AIM OF THE TASK
Every record needs to come back as written, except for the pictures.

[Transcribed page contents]
————

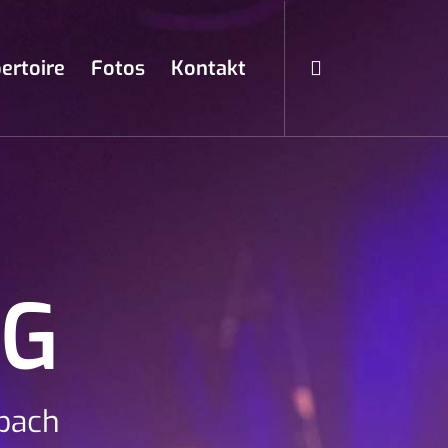
ertoire
Fotos
Kontakt
NG
mbach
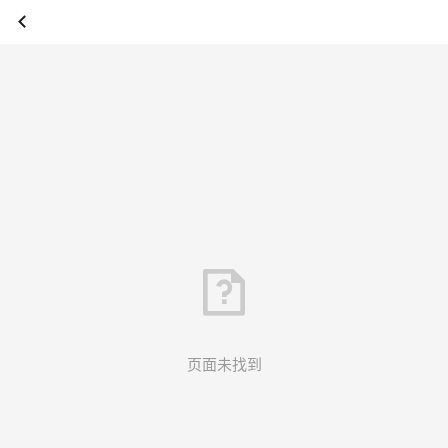
页面未找到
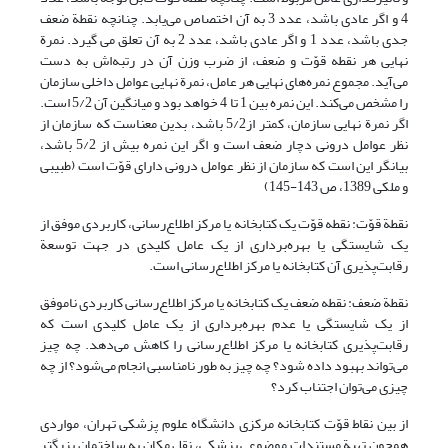
4 و اگر عادی باشد، عدد 3 به آن اختصاص می‌یابد. چنانچه نقطة ضعف
جدی باشد، عدد 1 و اگر عادی باشد، عدد 2 به آن تعلق می ‌گیرد. نمرة
نهایی هر نقطه قوّت و ضعف، از ضرب وزن آن در رتبه‌اش به دست
می‌آید. مجموع نمره‌های نهایی هر عامل، نمرة نهایی عوامل داخلی سازمان
را مشخص می‌کند. این نمره بین 1 تا 4 خواهد بود و میانگین آن 5/2 است.
اگر نمرة نهایی سازمان، کمتر از5/2 باشد، بدین معناست که سازمان از
نظر عوامل درونی دچار ضعف است و اگر این نمره بیش از 5/2 باشد،
بیانگر این است که سازمان از نظر عوامل درونی دارای قوّت است (طبیبی
و ملکی 1389، ص 143-145)
نقطة قوّت: نقطه قوّت یک کتابخانه یا مرکز اطلاع‌رسانی، کاربردی موفق از
یک شایستگی یا بهره‌برداری از یک عامل کلیدی در جهت توسعة
رقابت‌پذیری آن کتابخانه یا مرکز اطلاع‌رسانی است.
نقطة ضعف: نقطه ضعف یک کتابخانه یا مرکز اطلاع‌رسانی کاربردی ناموفق
از یک شایستگی یا عدم بهره‌برداری از یک عامل کلیدی است که
رقابت‌پذیری کتابخانه یا مرکز اطلاع‌رسانی را کاهش می‌دهد. چه چیز
می‌تواند بهبود داده شود؟ چه چیز به طور نامناسبی انجام می‌شود؟ از چه
چیزی می‌توان اجتناب کرد؟
از بین نقاط قوّت کتابخانه مرکزی دانشگاه علوم پزشکی تهران، مواردی
همچون تهیة مستندات موضوعی پزشکی، نقل مکان به ساختمان بزرگتر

————

OUTPUT
ertoire
Fotos
Kontakt
NG
mbach
页面未找到
4 و اگر عادی باشد، عدد 3 به آن اختصاص می‌یابد. چنانچه نقطة ضعف
جدی باشد، عدد 1 و اگر عادی باشد، عدد 2 به آن تعلق می ‌گیرد. نمرة
نهایی هر نقطه قوّت و ضعف، از ضرب وزن آن در رتبه‌اش به دست
می‌آید. مجموع نمره‌های نهایی هر عامل، نمرة نهایی عوامل داخلی سازمان
را مشخص می‌کند. این نمره بین 1 تا 4 خواهد بود و میانگین آن 5/2 است.
اگر نمرة نهایی سازمان، کمتر از5/2 باشد، بدین معناست که سازمان از
نظر عوامل درونی دچار ضعف است و اگر این نمره بیش از 5/2 باشد،
بیانگر این است که سازمان از نظر عوامل درونی دارای قوّت است (طبیبی
و ملکی 1389، ص 143-145)
نقطة قوّت: نقطه قوّت یک کتابخانه یا مرکز اطلاع‌رسانی، کاربردی موفق از
یک شایستگی یا بهره‌برداری از یک عامل کلیدی در جهت توسعة
رقابت‌پذیری آن کتابخانه یا مرکز اطلاع‌رسانی است.
نقطة ضعف: نقطه ضعف یک کتابخانه یا مرکز اطلاع‌رسانی کاربردی ناموفق
از یک شایستگی یا عدم بهره‌برداری از یک عامل کلیدی است که
رقابت‌پذیری کتابخانه یا مرکز اطلاع‌رسانی را کاهش می‌دهد. چه چیز
می‌تواند بهبود داده شود؟ چه چیز به طور نامناسبی انجام می‌شود؟ از چه
چیزی می‌توان اجتناب کرد؟
از بین نقاط قوّت کتابخانه مرکزی دانشگاه علوم پزشکی تهران، مواردی
همچون تهیة مستندات موضوعی پزشکی، نقل مکان به ساختمان بزرگتر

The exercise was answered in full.